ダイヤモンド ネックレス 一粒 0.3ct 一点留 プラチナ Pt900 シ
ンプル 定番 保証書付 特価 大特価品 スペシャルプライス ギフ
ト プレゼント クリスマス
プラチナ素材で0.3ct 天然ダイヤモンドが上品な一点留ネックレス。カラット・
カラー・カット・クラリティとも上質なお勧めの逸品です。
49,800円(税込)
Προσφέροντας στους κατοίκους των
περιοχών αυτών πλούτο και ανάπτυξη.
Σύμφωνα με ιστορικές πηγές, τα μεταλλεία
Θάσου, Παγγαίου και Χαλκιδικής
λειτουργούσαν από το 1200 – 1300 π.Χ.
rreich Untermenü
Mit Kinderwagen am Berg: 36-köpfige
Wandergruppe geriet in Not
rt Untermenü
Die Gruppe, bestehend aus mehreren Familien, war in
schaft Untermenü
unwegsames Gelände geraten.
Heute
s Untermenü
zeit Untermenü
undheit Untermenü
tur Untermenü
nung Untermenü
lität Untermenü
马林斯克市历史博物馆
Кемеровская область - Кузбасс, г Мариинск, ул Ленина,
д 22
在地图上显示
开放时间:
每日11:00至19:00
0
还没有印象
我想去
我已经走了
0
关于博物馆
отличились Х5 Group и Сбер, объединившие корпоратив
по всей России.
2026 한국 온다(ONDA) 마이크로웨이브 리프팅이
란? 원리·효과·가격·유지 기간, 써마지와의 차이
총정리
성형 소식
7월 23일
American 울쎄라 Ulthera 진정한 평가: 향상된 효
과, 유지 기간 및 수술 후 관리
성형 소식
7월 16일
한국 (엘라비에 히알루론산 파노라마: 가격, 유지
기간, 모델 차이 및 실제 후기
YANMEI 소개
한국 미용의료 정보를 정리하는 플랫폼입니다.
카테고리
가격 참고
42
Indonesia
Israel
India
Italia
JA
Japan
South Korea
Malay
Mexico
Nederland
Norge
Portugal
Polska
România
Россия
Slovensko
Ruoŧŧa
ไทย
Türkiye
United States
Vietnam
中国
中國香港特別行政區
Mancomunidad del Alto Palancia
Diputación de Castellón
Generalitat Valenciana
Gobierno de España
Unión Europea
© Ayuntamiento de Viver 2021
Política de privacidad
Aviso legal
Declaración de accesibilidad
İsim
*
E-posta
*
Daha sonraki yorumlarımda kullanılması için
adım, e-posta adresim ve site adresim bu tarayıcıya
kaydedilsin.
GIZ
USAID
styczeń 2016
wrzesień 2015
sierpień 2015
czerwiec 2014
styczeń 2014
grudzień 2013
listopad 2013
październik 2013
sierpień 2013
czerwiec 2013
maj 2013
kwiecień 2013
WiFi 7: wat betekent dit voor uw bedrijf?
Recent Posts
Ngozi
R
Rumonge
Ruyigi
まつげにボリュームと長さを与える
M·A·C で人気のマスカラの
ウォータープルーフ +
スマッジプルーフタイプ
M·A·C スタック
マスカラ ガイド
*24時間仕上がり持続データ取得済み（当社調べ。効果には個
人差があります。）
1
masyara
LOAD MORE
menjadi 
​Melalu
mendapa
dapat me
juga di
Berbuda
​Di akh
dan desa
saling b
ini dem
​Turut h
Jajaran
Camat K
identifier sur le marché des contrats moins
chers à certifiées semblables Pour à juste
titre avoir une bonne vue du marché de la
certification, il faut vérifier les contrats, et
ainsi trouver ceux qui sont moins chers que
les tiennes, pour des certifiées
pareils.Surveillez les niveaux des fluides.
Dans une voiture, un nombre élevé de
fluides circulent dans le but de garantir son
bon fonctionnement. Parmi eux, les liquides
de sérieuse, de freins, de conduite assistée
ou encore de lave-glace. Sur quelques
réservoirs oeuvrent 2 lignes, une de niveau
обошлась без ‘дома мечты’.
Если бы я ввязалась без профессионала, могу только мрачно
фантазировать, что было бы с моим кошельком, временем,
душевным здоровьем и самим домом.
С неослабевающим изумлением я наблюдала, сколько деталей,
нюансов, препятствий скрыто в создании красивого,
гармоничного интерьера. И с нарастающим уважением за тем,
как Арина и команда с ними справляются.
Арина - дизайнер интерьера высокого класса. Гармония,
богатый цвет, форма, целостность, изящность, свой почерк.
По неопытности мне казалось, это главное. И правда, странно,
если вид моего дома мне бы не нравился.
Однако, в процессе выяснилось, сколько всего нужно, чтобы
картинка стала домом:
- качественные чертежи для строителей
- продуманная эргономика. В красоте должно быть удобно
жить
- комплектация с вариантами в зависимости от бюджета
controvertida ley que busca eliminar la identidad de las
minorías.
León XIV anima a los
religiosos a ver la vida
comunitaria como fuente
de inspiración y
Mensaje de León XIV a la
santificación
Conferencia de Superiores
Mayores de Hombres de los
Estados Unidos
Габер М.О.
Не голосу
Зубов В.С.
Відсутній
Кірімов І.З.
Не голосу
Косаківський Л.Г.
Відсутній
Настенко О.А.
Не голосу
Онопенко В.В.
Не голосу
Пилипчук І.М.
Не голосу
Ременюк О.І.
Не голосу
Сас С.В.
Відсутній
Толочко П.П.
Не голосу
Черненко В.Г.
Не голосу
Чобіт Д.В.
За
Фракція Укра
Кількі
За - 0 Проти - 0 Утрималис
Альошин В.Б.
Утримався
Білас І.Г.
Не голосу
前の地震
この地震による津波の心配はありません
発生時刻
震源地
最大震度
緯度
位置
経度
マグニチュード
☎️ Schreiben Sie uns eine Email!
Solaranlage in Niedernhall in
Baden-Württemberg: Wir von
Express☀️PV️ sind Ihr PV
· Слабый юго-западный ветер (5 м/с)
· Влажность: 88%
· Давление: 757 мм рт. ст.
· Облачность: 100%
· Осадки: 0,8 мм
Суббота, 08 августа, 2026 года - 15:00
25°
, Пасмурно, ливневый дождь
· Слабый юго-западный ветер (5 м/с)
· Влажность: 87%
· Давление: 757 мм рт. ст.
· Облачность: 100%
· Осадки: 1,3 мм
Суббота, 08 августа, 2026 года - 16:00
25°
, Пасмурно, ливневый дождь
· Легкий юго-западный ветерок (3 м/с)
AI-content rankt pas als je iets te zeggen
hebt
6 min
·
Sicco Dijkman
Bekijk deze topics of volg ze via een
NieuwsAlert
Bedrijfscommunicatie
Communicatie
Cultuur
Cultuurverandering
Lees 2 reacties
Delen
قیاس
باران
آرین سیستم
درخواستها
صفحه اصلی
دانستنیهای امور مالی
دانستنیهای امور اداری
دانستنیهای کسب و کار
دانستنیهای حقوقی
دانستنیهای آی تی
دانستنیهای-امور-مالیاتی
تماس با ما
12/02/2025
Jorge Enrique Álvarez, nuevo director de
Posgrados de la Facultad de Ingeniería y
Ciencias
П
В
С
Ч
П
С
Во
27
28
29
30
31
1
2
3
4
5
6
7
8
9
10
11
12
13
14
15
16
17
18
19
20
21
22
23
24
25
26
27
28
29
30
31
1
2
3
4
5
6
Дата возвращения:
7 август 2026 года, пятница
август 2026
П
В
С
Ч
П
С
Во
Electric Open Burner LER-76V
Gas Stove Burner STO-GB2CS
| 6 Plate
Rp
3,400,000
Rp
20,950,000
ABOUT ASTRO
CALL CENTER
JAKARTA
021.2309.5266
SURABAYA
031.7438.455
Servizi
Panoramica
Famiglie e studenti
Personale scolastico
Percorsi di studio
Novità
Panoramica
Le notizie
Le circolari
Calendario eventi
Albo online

____

TASK DETAILS
Word for word, restate each of the records above.

EXERCISE RESULT
ダイヤモンド ネックレス 一粒 0.3ct 一点留 プラチナ Pt900 シ
ンプル 定番 保証書付 特価 大特価品 スペシャルプライス ギフ
ト プレゼント クリスマス
プラチナ素材で0.3ct 天然ダイヤモンドが上品な一点留ネックレス。カラット・
カラー・カット・クラリティとも上質なお勧めの逸品です。
49,800円(税込)
Προσφέροντας στους κατοίκους των
περιοχών αυτών πλούτο και ανάπτυξη.
Σύμφωνα με ιστορικές πηγές, τα μεταλλεία
Θάσου, Παγγαίου και Χαλκιδικής
λειτουργούσαν από το 1200 – 1300 π.Χ.
rreich Untermenü
Mit Kinderwagen am Berg: 36-köpfige
Wandergruppe geriet in Not
rt Untermenü
Die Gruppe, bestehend aus mehreren Familien, war in
schaft Untermenü
unwegsames Gelände geraten.
Heute
s Untermenü
zeit Untermenü
undheit Untermenü
tur Untermenü
nung Untermenü
lität Untermenü
马林斯克市历史博物馆
Кемеровская область - Кузбасс, г Мариинск, ул Ленина,
д 22
在地图上显示
开放时间:
每日11:00至19:00
0
还没有印象
我想去
我已经走了
0
关于博物馆
отличились Х5 Group и Сбер, объединившие корпоратив
по всей России.
2026 한국 온다(ONDA) 마이크로웨이브 리프팅이
란? 원리·효과·가격·유지 기간, 써마지와의 차이
총정리
성형 소식
7월 23일
American 울쎄라 Ulthera 진정한 평가: 향상된 효
과, 유지 기간 및 수술 후 관리
성형 소식
7월 16일
한국 (엘라비에 히알루론산 파노라마: 가격, 유지
기간, 모델 차이 및 실제 후기
YANMEI 소개
한국 미용의료 정보를 정리하는 플랫폼입니다.
카테고리
가격 참고
42
Indonesia
Israel
India
Italia
JA
Japan
South Korea
Malay
Mexico
Nederland
Norge
Portugal
Polska
România
Россия
Slovensko
Ruoŧŧa
ไทย
Türkiye
United States
Vietnam
中国
中國香港特別行政區
Mancomunidad del Alto Palancia
Diputación de Castellón
Generalitat Valenciana
Gobierno de España
Unión Europea
© Ayuntamiento de Viver 2021
Política de privacidad
Aviso legal
Declaración de accesibilidad
İsim
*
E-posta
*
Daha sonraki yorumlarımda kullanılması için
adım, e-posta adresim ve site adresim bu tarayıcıya
kaydedilsin.
GIZ
USAID
styczeń 2016
wrzesień 2015
sierpień 2015
czerwiec 2014
styczeń 2014
grudzień 2013
listopad 2013
październik 2013
sierpień 2013
czerwiec 2013
maj 2013
kwiecień 2013
WiFi 7: wat betekent dit voor uw bedrijf?
Recent Posts
Ngozi
R
Rumonge
Ruyigi
まつげにボリュームと長さを与える
M·A·C で人気のマスカラの
ウォータープルーフ +
スマッジプルーフタイプ
M·A·C スタック
マスカラ ガイド
*24時間仕上がり持続データ取得済み（当社調べ。効果には個
人差があります。）
1
masyara
LOAD MORE
menjadi 
​Melalu
mendapa
dapat me
juga di
Berbuda
​Di akh
dan desa
saling b
ini dem
​Turut h
Jajaran
Camat K
identifier sur le marché des contrats moins
chers à certifiées semblables Pour à juste
titre avoir une bonne vue du marché de la
certification, il faut vérifier les contrats, et
ainsi trouver ceux qui sont moins chers que
les tiennes, pour des certifiées
pareils.Surveillez les niveaux des fluides.
Dans une voiture, un nombre élevé de
fluides circulent dans le but de garantir son
bon fonctionnement. Parmi eux, les liquides
de sérieuse, de freins, de conduite assistée
ou encore de lave-glace. Sur quelques
réservoirs oeuvrent 2 lignes, une de niveau
обошлась без ‘дома мечты’.
Если бы я ввязалась без профессионала, могу только мрачно
фантазировать, что было бы с моим кошельком, временем,
душевным здоровьем и самим домом.
С неослабевающим изумлением я наблюдала, сколько деталей,
нюансов, препятствий скрыто в создании красивого,
гармоничного интерьера. И с нарастающим уважением за тем,
как Арина и команда с ними справляются.
Арина - дизайнер интерьера высокого класса. Гармония,
богатый цвет, форма, целостность, изящность, свой почерк.
По неопытности мне казалось, это главное. И правда, странно,
если вид моего дома мне бы не нравился.
Однако, в процессе выяснилось, сколько всего нужно, чтобы
картинка стала домом:
- качественные чертежи для строителей
- продуманная эргономика. В красоте должно быть удобно
жить
- комплектация с вариантами в зависимости от бюджета
controvertida ley que busca eliminar la identidad de las
minorías.
León XIV anima a los
religiosos a ver la vida
comunitaria como fuente
de inspiración y
Mensaje de León XIV a la
santificación
Conferencia de Superiores
Mayores de Hombres de los
Estados Unidos
Габер М.О.
Не голосу
Зубов В.С.
Відсутній
Кірімов І.З.
Не голосу
Косаківський Л.Г.
Відсутній
Настенко О.А.
Не голосу
Онопенко В.В.
Не голосу
Пилипчук І.М.
Не голосу
Ременюк О.І.
Не голосу
Сас С.В.
Відсутній
Толочко П.П.
Не голосу
Черненко В.Г.
Не голосу
Чобіт Д.В.
За
Фракція Укра
Кількі
За - 0 Проти - 0 Утрималис
Альошин В.Б.
Утримався
Білас І.Г.
Не голосу
前の地震
この地震による津波の心配はありません
発生時刻
震源地
最大震度
緯度
位置
経度
マグニチュード
☎️ Schreiben Sie uns eine Email!
Solaranlage in Niedernhall in
Baden-Württemberg: Wir von
Express☀️PV️ sind Ihr PV
· Слабый юго-западный ветер (5 м/с)
· Влажность: 88%
· Давление: 757 мм рт. ст.
· Облачность: 100%
· Осадки: 0,8 мм
Суббота, 08 августа, 2026 года - 15:00
25°
, Пасмурно, ливневый дождь
· Слабый юго-западный ветер (5 м/с)
· Влажность: 87%
· Давление: 757 мм рт. ст.
· Облачность: 100%
· Осадки: 1,3 мм
Суббота, 08 августа, 2026 года - 16:00
25°
, Пасмурно, ливневый дождь
· Легкий юго-западный ветерок (3 м/с)
AI-content rankt pas als je iets te zeggen
hebt
6 min
·
Sicco Dijkman
Bekijk deze topics of volg ze via een
NieuwsAlert
Bedrijfscommunicatie
Communicatie
Cultuur
Cultuurverandering
Lees 2 reacties
Delen
قیاس
باران
آرین سیستم
درخواستها
صفحه اصلی
دانستنیهای امور مالی
دانستنیهای امور اداری
دانستنیهای کسب و کار
دانستنیهای حقوقی
دانستنیهای آی تی
دانستنیهای-امور-مالیاتی
تماس با ما
12/02/2025
Jorge Enrique Álvarez, nuevo director de
Posgrados de la Facultad de Ingeniería y
Ciencias
П
В
С
Ч
П
С
Во
27
28
29
30
31
1
2
3
4
5
6
7
8
9
10
11
12
13
14
15
16
17
18
19
20
21
22
23
24
25
26
27
28
29
30
31
1
2
3
4
5
6
Дата возвращения:
7 август 2026 года, пятница
август 2026
П
В
С
Ч
П
С
Во
Electric Open Burner LER-76V
Gas Stove Burner STO-GB2CS
| 6 Plate
Rp
3,400,000
Rp
20,950,000
ABOUT ASTRO
CALL CENTER
JAKARTA
021.2309.5266
SURABAYA
031.7438.455
Servizi
Panoramica
Famiglie e studenti
Personale scolastico
Percorsi di studio
Novità
Panoramica
Le notizie
Le circolari
Calendario eventi
Albo online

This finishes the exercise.